When abstract line drawings are presented in the same location, then the last presented drawing is recognised better than earlier presented drawings (recency effect), however when each drawing is presented in a separate location then all drawings are recognised equally well (Broadbent and Broadbent, 1981). Similar effects occur in verbal cognition. Verbal information presented from a variety of locations is recalled better than if it is presented entirely from the same location (Rothkopf et al., 1982). Distracting words spoken from the same location as other words to be recalled cause greater interference than if spoken from a different location (Crowder, 1978). These results indicate that parallel memory resources are provided for separate spatial locations or regions. Items in memory interfere in as much as they are encoded from the same environmental location.

IIIB.73 Locus-based Mnemonic Strategies.

Many mnemonic strategies have a long history of use, from the ancient Greeks through to modern times, which are based on mentally establishing a relationship between an image of an item-to-be-remembered and a particular imagined environmental location (eg. a room in a building). During recall Subjects mentally travel through the imagined space and recall the items present at each location. A variety of these strategies have been reviewed in detail by Bower (1970a), Paivio (1979, pp. 153-175), and Yates (1966).

A variety of research indicates that mental representations of spatial information are based on individual locations.

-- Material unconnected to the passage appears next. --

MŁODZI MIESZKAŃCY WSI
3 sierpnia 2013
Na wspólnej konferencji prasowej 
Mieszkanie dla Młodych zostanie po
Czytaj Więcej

For example, the final location of a body movement can be recalled better than the distance moved and the location of one body-part can be recalled (virtually) just as well with a different body-part. These effects indicate that spatial locations are recalled rather than particular movements. The mass-spring model for motor control provides a theoretical basis for a location code. The elemental unit of body-movement is thought to be a single motion toward a new “equilibrium point” between tension in agonist and antagonist muscles. Each equilibrium point comprises one elemental location. A location code is also evident in studies of “trajectory formation” where measurements of path curvature and velocity revealed that a path is composed of “path segments” separated by “curvature peaks”. The “primitive movements in the motor repertoire” are thought to consist of path segments (“strokes”) and curvature peaks (“guiding points” for the production of the trajectory). Angular or curved transitions depends on how much two consecutive strokes are “superimposed”. The “abstract representations” of a body movement are posited to be cognitively planned according to a series of locations in which “the desired shape is approximated by means of a polygon” (one location at each polygonal corner), and then “the sides of the polygon are generated and superimposed” in actual body movement.

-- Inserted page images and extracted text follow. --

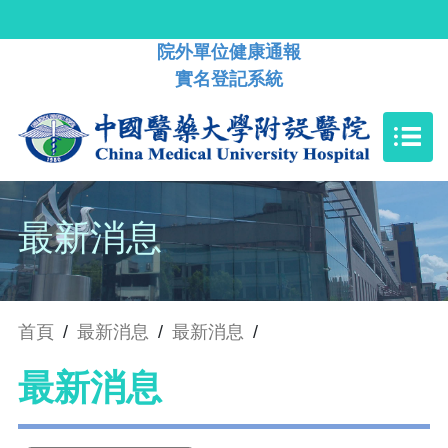
院外單位健康通報
實名登記系統
最新消息
首頁
/
最新消息
/
最新消息
/
最新消息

Similar location-based models have been developed for handwriting production, motor control of speech, stimulus-response compatibility, spatial motor preprogramming, and in visual and verbal memory. Coordinative structures are identified as the body-level counterpart to the spatial-level of the location code.

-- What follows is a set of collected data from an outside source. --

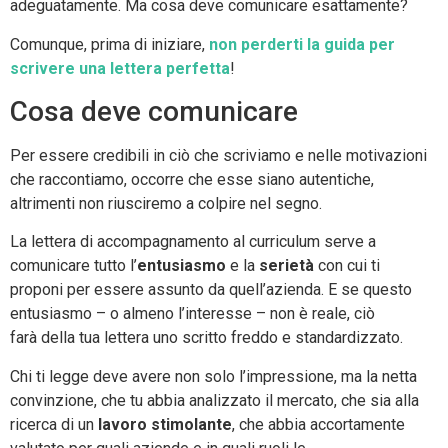
adeguatamente. Ma cosa deve comunicare esattamente?
Comunque, prima di iniziare,
non perderti la guida per
scrivere una lettera perfetta
!
Cosa deve comunicare
Per essere credibili in ciò che scriviamo e nelle motivazioni
che raccontiamo, occorre che esse siano autentiche,
altrimenti non riusciremo a colpire nel segno.
La lettera di accompagnamento al curriculum serve a
comunicare tutto l’
entusiasmo
e la
serietà
con cui ti
proponi per essere assunto da quell’azienda. E se questo
entusiasmo – o almeno l’interesse – non è reale, ciò
farà della tua lettera uno scritto freddo e standardizzato.
Chi ti legge deve avere non solo l’impressione, ma la netta
convinzione, che tu abbia analizzato il mercato, che sia alla
ricerca di un
lavoro stimolante
, che abbia accortamente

These models of motor control and spatial cognition give psychological validity to the choreutic conception where Laban identified “‘peaks’ within the trace-form” and “phases of its pathway”. Accordingly, kinespheric paths and poses are conceived as being polygonal-shaped (one “peak” at each polygonal corner). Curved or angular trajectories are produced depending on whether successive strokes are smoothly blended together or if the curvature peaks are abruptly accented. This choreutic conception is virtually identical to the trajectory formation model.